Course work for University of Oulu's Natural Language Processing course

Primary LanguageJupyter Notebook

Project 23. Personality trait

Course work for University of Oulu's Natural Language Processing course

Instructions and requirements

The tasks are provided as .ipynb-files: please see the files tasks_tool1.ipynb, tasks_tool2.ipynb and tasks_tool3.ipynb for the tasks performed with the tools 1, 2 and 3, respectively. For more details, please see the report.

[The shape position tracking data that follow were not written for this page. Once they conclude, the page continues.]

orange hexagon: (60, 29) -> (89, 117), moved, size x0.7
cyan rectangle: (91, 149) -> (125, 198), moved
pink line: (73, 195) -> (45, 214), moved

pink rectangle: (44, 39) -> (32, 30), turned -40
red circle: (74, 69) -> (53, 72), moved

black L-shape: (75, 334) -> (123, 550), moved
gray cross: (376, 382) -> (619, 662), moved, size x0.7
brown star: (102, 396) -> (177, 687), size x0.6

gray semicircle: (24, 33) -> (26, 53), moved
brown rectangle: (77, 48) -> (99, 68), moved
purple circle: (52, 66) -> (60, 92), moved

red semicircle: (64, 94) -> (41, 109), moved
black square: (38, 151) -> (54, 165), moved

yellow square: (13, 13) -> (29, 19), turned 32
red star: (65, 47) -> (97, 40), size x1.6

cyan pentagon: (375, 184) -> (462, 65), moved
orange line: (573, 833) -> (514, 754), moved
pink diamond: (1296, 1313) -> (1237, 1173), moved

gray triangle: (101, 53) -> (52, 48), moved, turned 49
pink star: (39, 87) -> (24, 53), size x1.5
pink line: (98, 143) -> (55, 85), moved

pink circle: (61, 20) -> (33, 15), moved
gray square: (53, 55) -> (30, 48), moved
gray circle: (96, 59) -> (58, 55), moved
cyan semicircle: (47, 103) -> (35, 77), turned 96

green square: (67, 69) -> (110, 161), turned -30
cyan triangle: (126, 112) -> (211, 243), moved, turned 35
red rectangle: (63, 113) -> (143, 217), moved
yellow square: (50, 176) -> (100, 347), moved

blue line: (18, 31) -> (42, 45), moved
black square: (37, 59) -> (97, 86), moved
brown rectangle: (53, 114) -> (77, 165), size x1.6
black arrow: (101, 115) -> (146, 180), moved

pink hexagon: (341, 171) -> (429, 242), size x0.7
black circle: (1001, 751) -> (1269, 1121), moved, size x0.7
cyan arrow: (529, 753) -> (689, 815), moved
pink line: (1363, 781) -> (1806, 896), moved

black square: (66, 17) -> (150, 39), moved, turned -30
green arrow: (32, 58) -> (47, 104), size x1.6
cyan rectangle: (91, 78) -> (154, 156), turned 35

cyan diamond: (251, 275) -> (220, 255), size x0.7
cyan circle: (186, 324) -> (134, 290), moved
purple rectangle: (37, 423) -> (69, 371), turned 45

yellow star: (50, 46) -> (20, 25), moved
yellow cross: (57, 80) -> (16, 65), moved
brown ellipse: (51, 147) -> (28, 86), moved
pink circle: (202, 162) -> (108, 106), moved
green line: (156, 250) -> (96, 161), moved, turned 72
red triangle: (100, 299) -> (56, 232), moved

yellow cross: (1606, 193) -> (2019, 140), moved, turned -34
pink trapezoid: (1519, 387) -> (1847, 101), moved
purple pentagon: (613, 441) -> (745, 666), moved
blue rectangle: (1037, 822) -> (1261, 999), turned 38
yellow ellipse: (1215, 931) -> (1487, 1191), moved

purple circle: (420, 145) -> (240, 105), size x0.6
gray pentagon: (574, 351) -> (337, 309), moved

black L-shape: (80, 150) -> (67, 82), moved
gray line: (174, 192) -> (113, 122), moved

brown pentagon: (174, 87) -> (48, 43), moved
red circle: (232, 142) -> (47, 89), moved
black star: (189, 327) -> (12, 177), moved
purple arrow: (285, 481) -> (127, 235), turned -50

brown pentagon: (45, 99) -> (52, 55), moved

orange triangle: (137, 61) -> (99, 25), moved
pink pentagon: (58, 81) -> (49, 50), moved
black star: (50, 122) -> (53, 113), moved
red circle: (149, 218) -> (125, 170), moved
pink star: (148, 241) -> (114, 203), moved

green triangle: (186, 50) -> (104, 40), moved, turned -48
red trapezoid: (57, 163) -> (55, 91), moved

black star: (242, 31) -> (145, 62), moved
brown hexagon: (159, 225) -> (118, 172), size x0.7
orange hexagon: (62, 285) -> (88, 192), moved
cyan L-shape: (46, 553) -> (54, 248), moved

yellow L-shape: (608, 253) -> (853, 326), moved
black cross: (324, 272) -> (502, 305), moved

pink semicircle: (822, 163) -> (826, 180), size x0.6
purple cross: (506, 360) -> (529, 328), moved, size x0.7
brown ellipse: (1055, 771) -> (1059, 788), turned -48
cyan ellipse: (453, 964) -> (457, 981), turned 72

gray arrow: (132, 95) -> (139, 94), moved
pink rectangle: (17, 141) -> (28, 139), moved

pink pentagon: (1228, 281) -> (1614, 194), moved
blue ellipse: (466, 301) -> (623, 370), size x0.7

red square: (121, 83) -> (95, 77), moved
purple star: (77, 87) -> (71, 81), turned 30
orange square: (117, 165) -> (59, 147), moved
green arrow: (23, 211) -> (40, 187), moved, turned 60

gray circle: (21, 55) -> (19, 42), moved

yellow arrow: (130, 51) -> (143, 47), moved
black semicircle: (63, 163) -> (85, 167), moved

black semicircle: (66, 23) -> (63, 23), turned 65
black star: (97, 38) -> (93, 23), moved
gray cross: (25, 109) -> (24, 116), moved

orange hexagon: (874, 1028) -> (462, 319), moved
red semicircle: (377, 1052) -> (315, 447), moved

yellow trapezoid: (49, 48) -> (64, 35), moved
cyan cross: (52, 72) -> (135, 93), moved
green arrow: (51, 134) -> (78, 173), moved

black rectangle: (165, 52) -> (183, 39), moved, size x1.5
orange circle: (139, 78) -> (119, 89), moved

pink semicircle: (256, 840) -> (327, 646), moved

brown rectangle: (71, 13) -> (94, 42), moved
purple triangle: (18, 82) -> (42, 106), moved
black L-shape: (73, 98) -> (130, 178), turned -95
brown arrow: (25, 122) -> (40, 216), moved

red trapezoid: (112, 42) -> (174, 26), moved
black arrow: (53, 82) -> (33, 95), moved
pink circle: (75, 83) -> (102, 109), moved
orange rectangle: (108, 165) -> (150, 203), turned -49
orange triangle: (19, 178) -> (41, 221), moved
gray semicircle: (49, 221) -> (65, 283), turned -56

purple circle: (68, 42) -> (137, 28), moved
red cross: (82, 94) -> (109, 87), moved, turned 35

To run the scripts, the following libraries are required:

  • pandas
  • contractions
  • nltk
  • scikit-learn
  • numpy
  • plotly.

Important note: For tasks_tool1.ipynb and tasks_tool2.ipynb, the version 0.20.1 of scikit-learn should be used. However, for tasks_tool3.ipynb, the version 0.22.1 is required.

Specification

1

Write a script that gathers and concatenates the scripts corresponding to each character to make up a separate corpus for each character, and determine the characteristics of each corpus in terms of number of tokens, size of vocabulary, average length of individual script, standard deviation of script length, proportion of stopwords employed. Provide the results in a table to visualize the discrepancy among the various characters.

2

We want to compare the various characters in terms of their personality traits, especially, the big-five personality traits (Openness, Consciousness, Extraversion, Agreeableness and Neuroticism). For this purpose, we rely on some existing implementations that infer from the text the corresponding personality trait. We may refer to some existing implementations in https://github.com/topics/personality-traits. For instance, you may use popular MELD or SenticNet. Study two of the provided implementations, and suggest a script that input the whole corpus of a given character and then outputs the scores assigned to each personality trait (a vector of five dimension). Use PCA to reduce the dimension of the outputted file into 2D dimension and then provide a graphical illustration (2D space) where each character is represented as a doc. Identify the characters that are close to each other in terms of personality traits.

3

Repeat the 2) when using the cosine similarity of the five-personality vector scores of each pair of characters as metric to quantify how the two characters are close in terms of their personality. Draw the corresponding character matrix similarity.

4

Repeat 2-3) when using the alternative implementation (e.g., SenticNet, MELD,..). Now we want to track the personality of trait of a given character at a local level, not after aggregating all its scripts. For this purpose, write a script that, for each script, it generates the corresponding five personality vector, and saves it in a database file.

5

Now we want to evaluate the consistency of each character in terms of personality generated. For this purpose, assume that a given character is assigned the personality trait corresponding to the highest personality trait score. We evaluate the consistency of the character’s personality by the extent to which the dominating personality trait is invariant across the different scripts. Suggest an expression and a script that allows you to quantify this intuition, and compare the characters accordingly.

6

Consider the sentiment of every script of each character according to Vader sentiment analyzer. We want to test whether a given personality trait is associated with a given sentiment polarity. Write a script that calculates the overall sentiment score (arithmetic sum of positive and negative sentiment score) of each script and associate this with the personality trait that corresponds to the highest personality trait score. For each character, generate a histogram that shows for each personality trait, the proportion of positive sentiment and proportion of negative sentiment associated to each personality trait that occurred in character’s script.

7

Identify relevant literature to justify the findings and comment on the limitations of the approach.